Another benefit of so much being regular Rust code is that you can go to the Contract page in the documentation and quite easily infer how to write a contract from that alone. Since you need to go through the env parameter to access the blockchain, it’s easy to work out the complete set of everything a smart contract can do just by going to the documentation page for EthEnv. There are no top-level functions that manipulate global state.

Finally, it compiles to code without any unnecessary overhead because it extensively uses Rust’s generics. Plus constructor, on_msg and on_msg_mut are all const fns, and so the contract gets created at compile-time instead of runtime (just like with the macro). The API has no overhead compared to writing the verbose version that uses the existing API.

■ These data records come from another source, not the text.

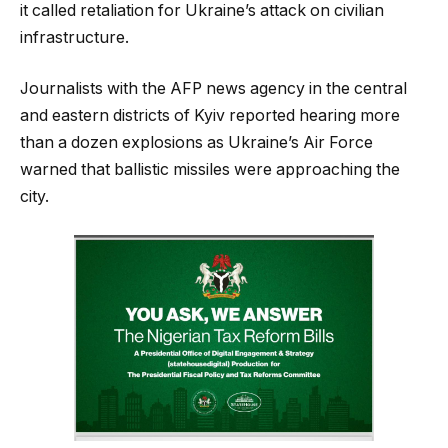
it called retaliation for Ukraine’s attack on civilian
infrastructure.
Journalists with the AFP news agency in the central
and eastern districts of Kyiv reported hearing more
than a dozen explosions as Ukraine’s Air Force
warned that ballistic missiles were approaching the
city.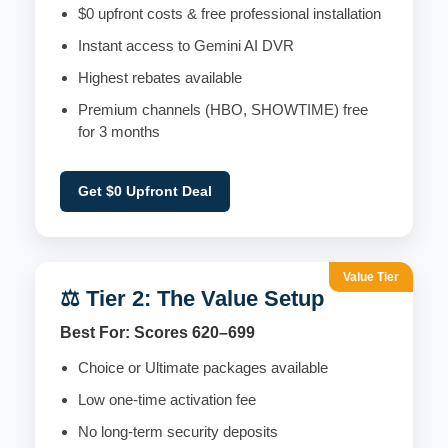
$0 upfront costs & free professional installation
Instant access to Gemini AI DVR
Highest rebates available
Premium channels (HBO, SHOWTIME) free
for 3 months
Get $0 Upfront Deal
Value Tier
⚖️ Tier 2: The Value Setup
Best For: Scores 620–699
Choice or Ultimate packages available
Low one-time activation fee
No long-term security deposits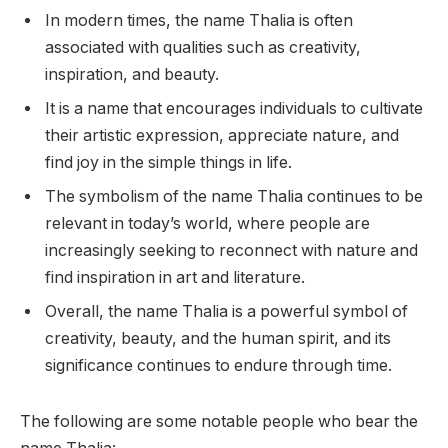
In modern times, the name Thalia is often
associated with qualities such as creativity,
inspiration, and beauty.
It is a name that encourages individuals to cultivate
their artistic expression, appreciate nature, and
find joy in the simple things in life.
The symbolism of the name Thalia continues to be
relevant in today’s world, where people are
increasingly seeking to reconnect with nature and
find inspiration in art and literature.
Overall, the name Thalia is a powerful symbol of
creativity, beauty, and the human spirit, and its
significance continues to endure through time.
The following are some notable people who bear the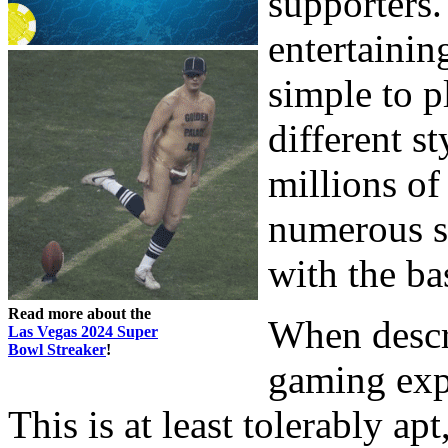
supporters.
entertainin
simple to p
different s
millions of
numerous su
with the bas
Read more about the
When descr
Las Vegas 2024 Super
Bowl Streaker
!
gaming expe
This is at least tolerably ap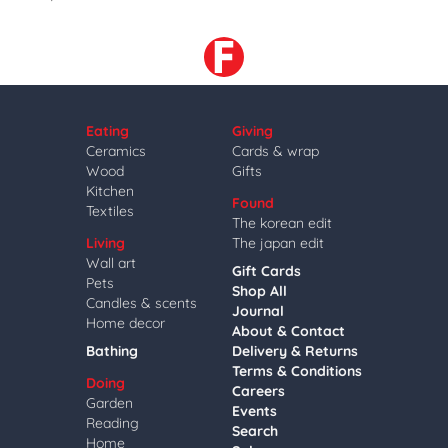
Eating
Giving
Ceramics
Cards & wrap
Wood
Gifts
Kitchen
Found
Textiles
The korean edit
Living
The japan edit
Wall art
Gift Cards
Pets
Shop All
Candles & scents
Journal
Home decor
About & Contact
Bathing
Delivery & Returns
Terms & Conditions
Doing
Careers
Garden
Events
Reading
Search
Home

With this abstraction as a base it should be easy to implement other functionality on top. For example, if you need a key/value store and you don’t want to have to serialise and deserialise the entire thing every time you access it (for example, if you’re creating an ERC20 token and you want to store the mapping between addresses and balances) you could have a Database type that internally uses the raw calls to pwasm_ethereum::read and pwasm_ethereum::write but externally behaves more like Rust’s stdlib HashMap type. This would also allow you to do things not possible in the current API, like having two databases that can have overlapping keys (by using a unique nonce per instance of the Database type). That could be implemented as a library on top of the API I’ve described here with relatively little code.

I should say that nothing that you see here is set in stone. I’ve just been playing with the idea of writing a new API for smart contracts and I want to get some feedback from real smart contract developers and from Rust programmers who are interested in writing some smart contracts. I’m not a smart contract developer myself, I’m from our Rust team, but I’m interested in making smart contracts safer and easier to write. I’d love to hear your ideas for anything that could be improved here, especially with regards to ergonomics. I’m not trying to make it look like Solidity code, I’m just trying to make it safe and readable. A simple working-but-extremely-incomplete implementation that doesn’t yet run on the actual blockchain is on my GitHub account here if you would like to see how this could be implemented.